Monday, June 6, 2011


by Scott Bradley

"For by grace are you saved through faith, it is the gift of God, not of works lest any man should boast." — Paul, Epistle to the Galatians (?)

When I first started to consider this 'enlightenment' thing as a real possibility, I understood early on that it was not something that one could earn. That, at least, seems to be the standard doctrine of those traditions which suppose the possibility. This is not, of course, what is generally practiced or believed by the vast majority of nominal adherents to these traditions, nor, I will venture to say, by those who most believe and pursue them.

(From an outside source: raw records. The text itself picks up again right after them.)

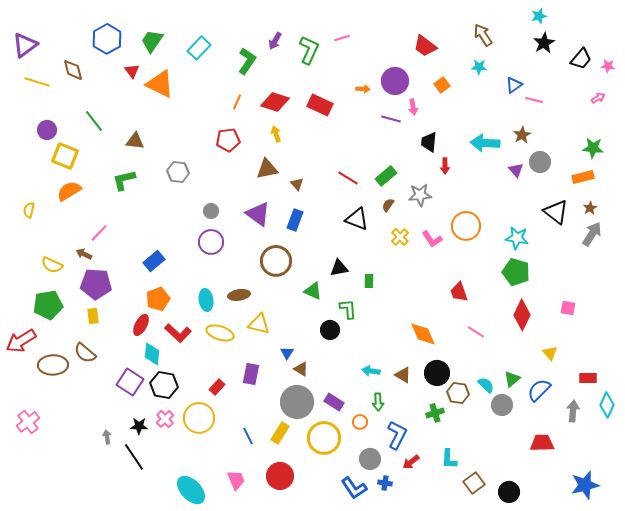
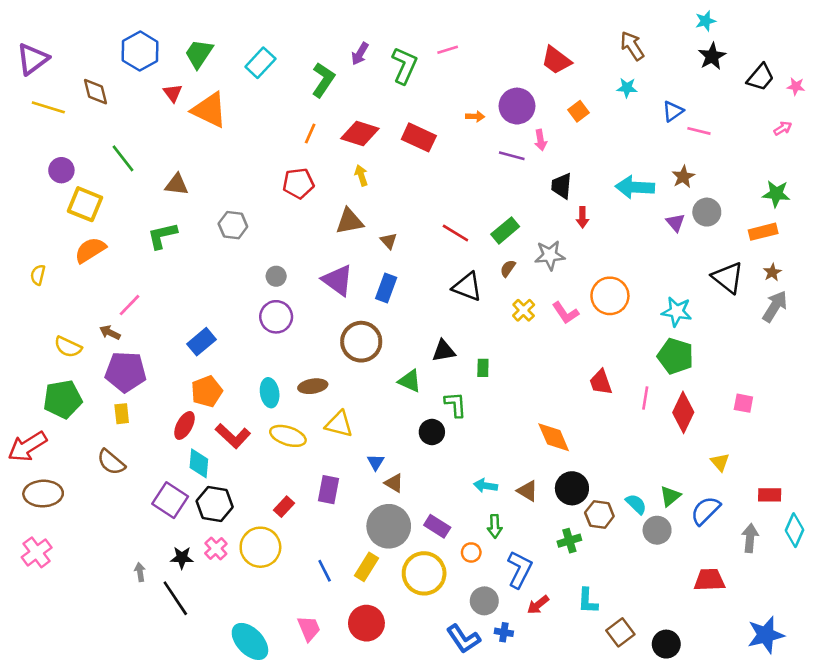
pink line: (476, 332) -> (645, 398), moved, turned 66
brown ellipse: (53, 365) -> (43, 494), moved

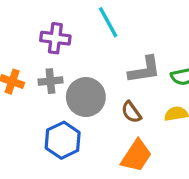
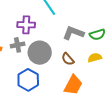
purple cross: (55, 38) -> (26, 25), moved
gray L-shape: (144, 70) -> (73, 33), turned -145

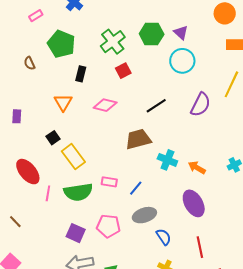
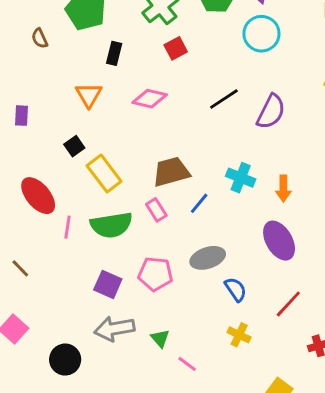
purple semicircle: (200, 105) -> (271, 112), moved
brown trapezoid: (138, 139) -> (171, 172), moved
orange arrow: (197, 168) -> (283, 188), turned -120
pink rectangle: (109, 182) -> (156, 210), turned 49
blue line: (136, 188) -> (199, 203), moved
red line: (200, 247) -> (288, 304), turned 55

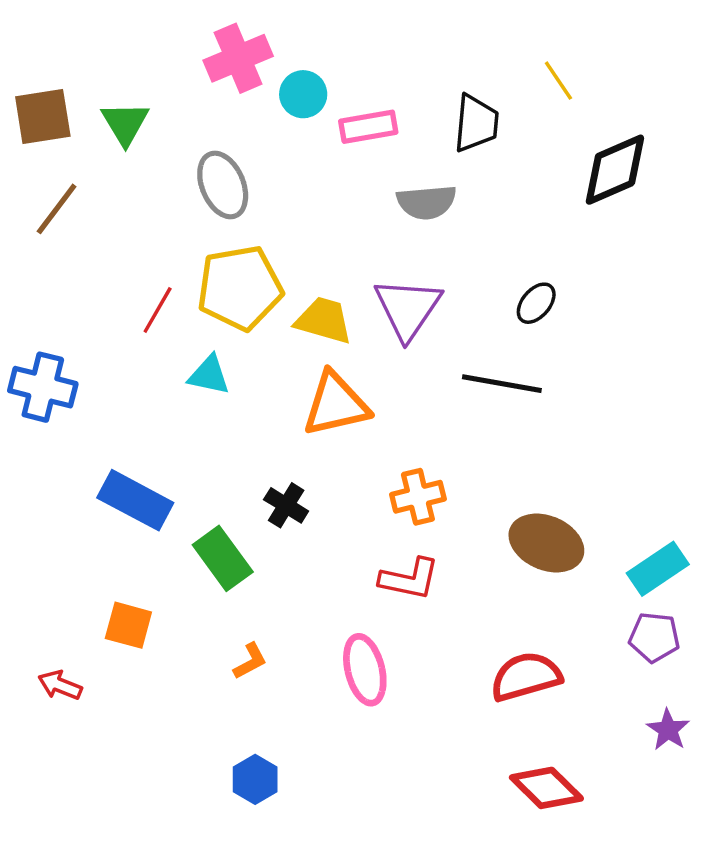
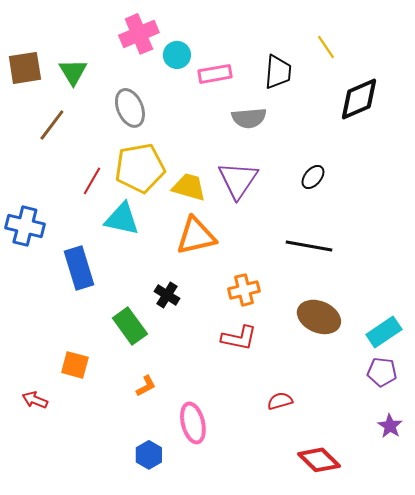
brown line: (57, 209) -> (52, 125), moved
cyan triangle: (209, 375) -> (122, 219), size x1.4
black line: (502, 384) -> (309, 246), moved
blue rectangle: (135, 500) -> (79, 268), moved, turned 45
pink ellipse: (365, 670) -> (193, 423), moved
red semicircle: (526, 677) -> (280, 401), moved, size x0.6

The belief that we must do, believe, become — earn — something seems to be one more of those inclinations to which we 'naturally' gravitate. 'Religion', for me, stands for the ego-betterment-mess that always ensues from every great idea, like tyranny from utopianism.

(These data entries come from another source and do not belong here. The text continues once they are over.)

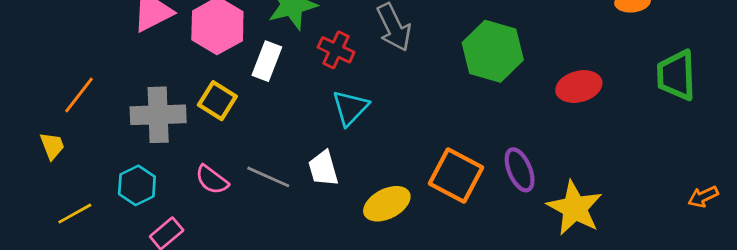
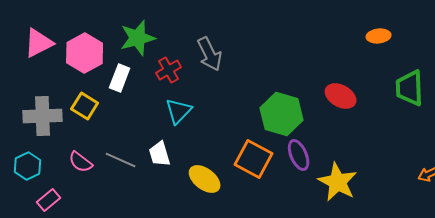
red cross: (336, 50) -> (169, 70), turned 35
green hexagon: (493, 51) -> (282, 114), moved
red ellipse: (579, 87) -> (341, 96), turned 44
yellow ellipse: (387, 204) -> (205, 179), turned 64

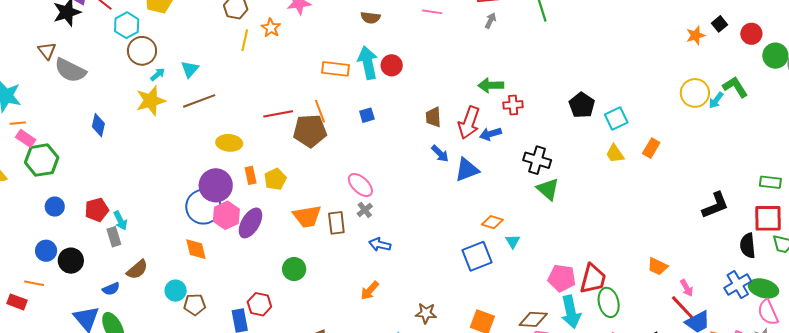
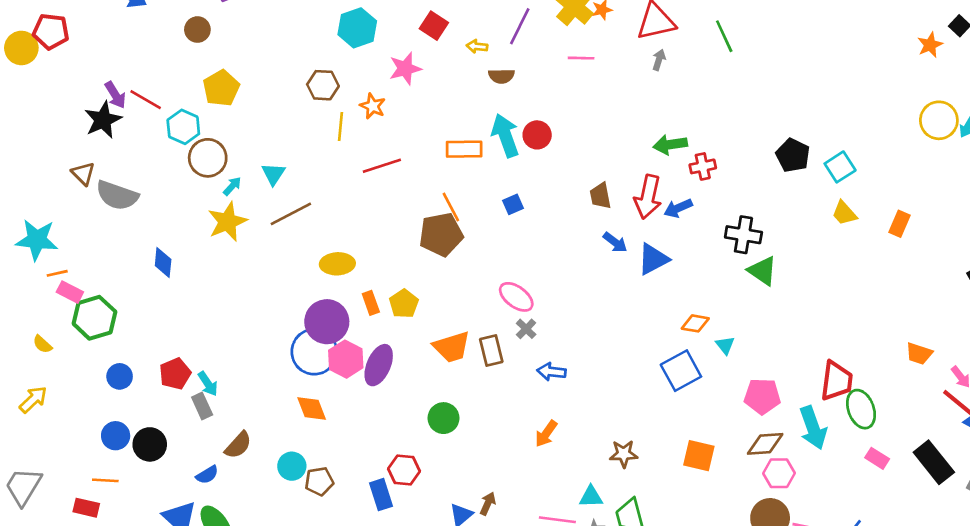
red line: (278, 114) -> (382, 166), moved
orange rectangle: (651, 148) -> (900, 224), moved
pink pentagon: (562, 278) -> (762, 396), moved

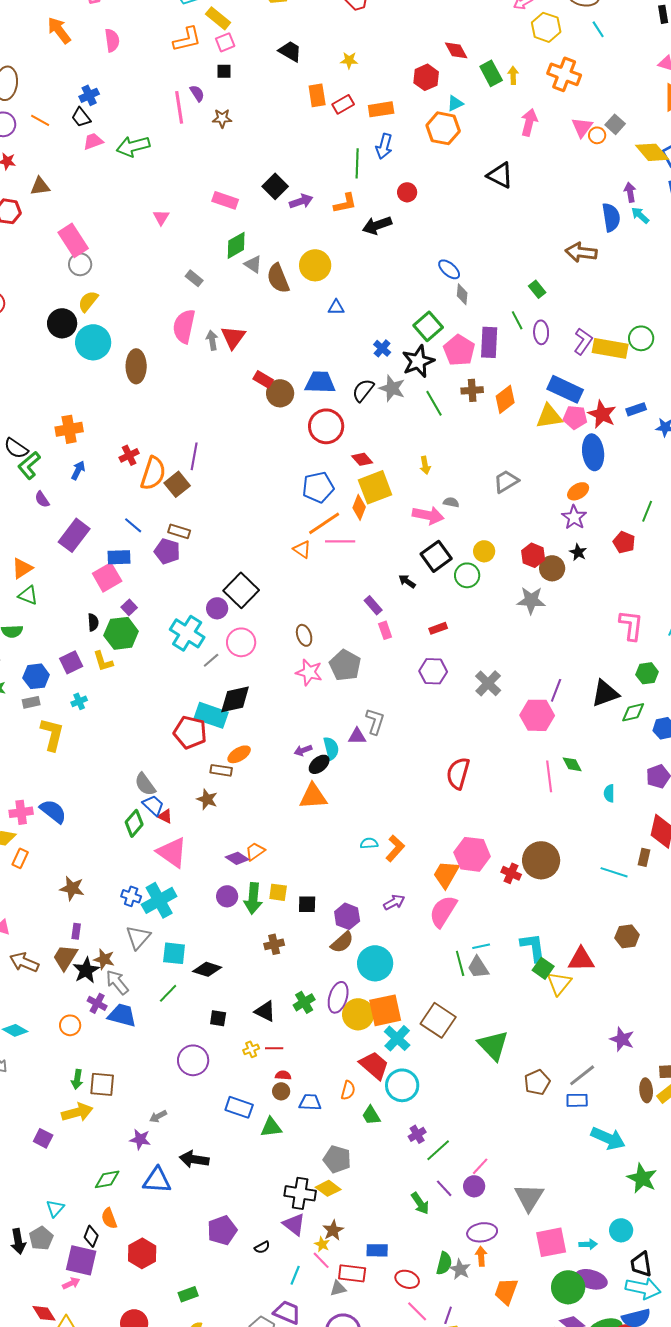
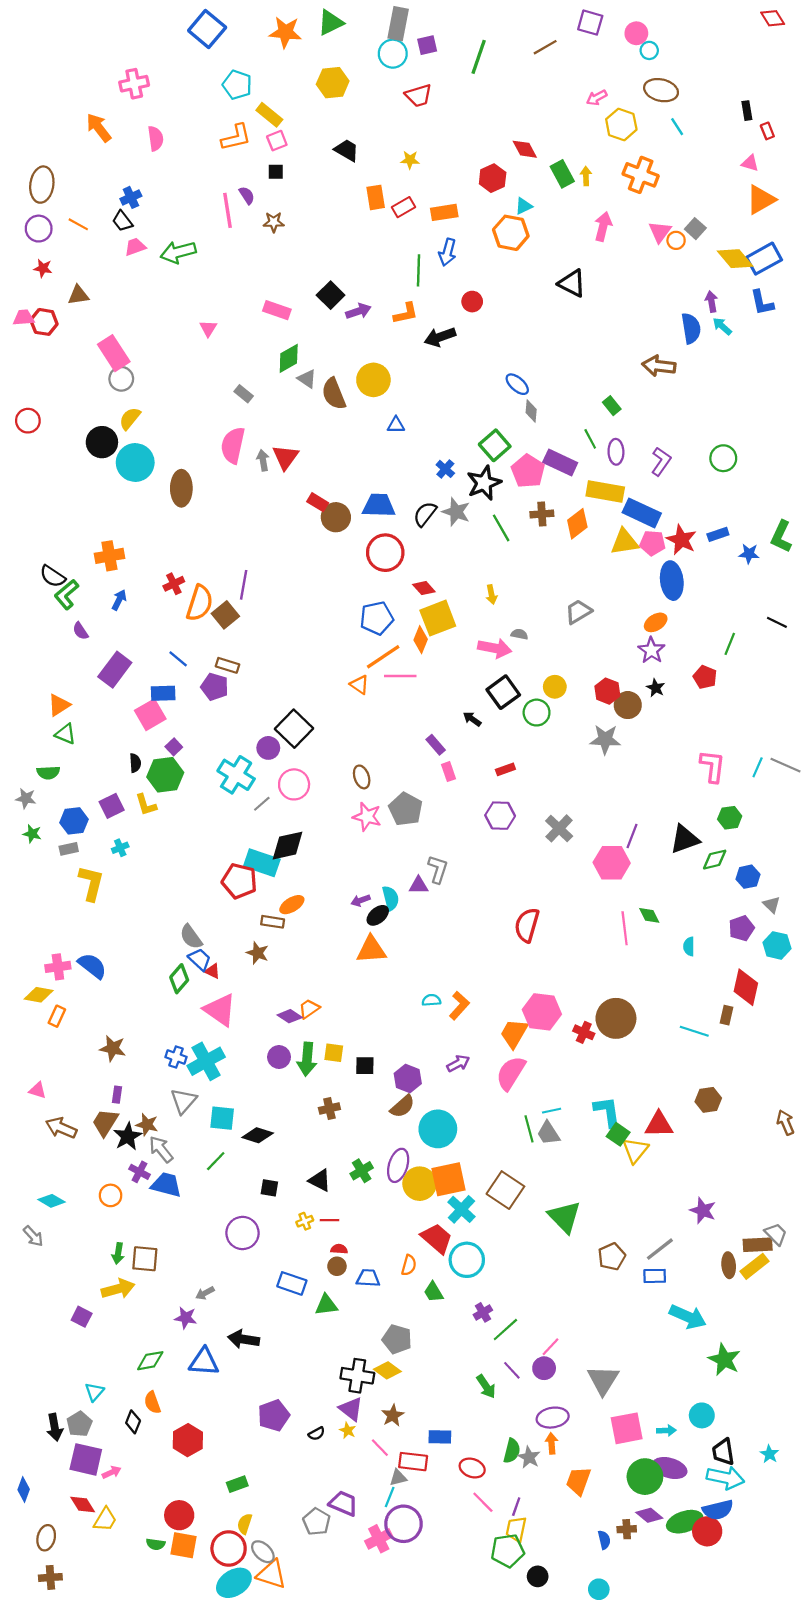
purple rectangle: (489, 342) -> (560, 463), turned -68
yellow rectangle: (610, 348) -> (605, 491), moved
yellow star: (322, 1244) -> (348, 1430), moved
purple square: (81, 1260) -> (86, 1459), moved
cyan line: (295, 1275) -> (390, 1497), moved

Given my theological studies, I thus naturally thought of the realization of enlightenment (as a possibility) in terms of grace. The grace vs. works contrast is of prime importance within Christian theology and it was still being hammered out in the early Church. James, in fact, expressed a dissenting opinion in his epistle (we are saved through works), which led Martin Luther to call it "a right straw epistle".

But grace implies a gift, which implies Someone who gives it, and this is a belief to which I do not adhere. Enlightenment, should there be any such thing, must be a purely natural phenomenon the source of which is only and wholly within ourselves. No bolt of insight strikes from above. (Or from within which is above, because I am God, etc., etc.) I may be wrong, but this is the best I can manage. And I wonder if it really matters, in any case, either in terms of whether such a thing is realized (would it matter what I believed?), or if there was no such thing to realize at all.

If there is 'enlightenment', then I do think of it as a 'gift', much as genius or beauty or health is a gift — of nature. It's just the luck of the draw. In this case, it would be a human potential closer to the surface in some lucky ones, and a possibility for some of those who might want to dig a bit to find it. But for the vast majority of us, we must just plod along finding our fun in the digging — should we choose to dig.

You can check out Scott's other miscellaneous writings here.

1 comment:

  1. I don't think "enlightenment" and "salvation" are the same thing, conceptually.

    I do think, he who seeks (whatever it is) finds it.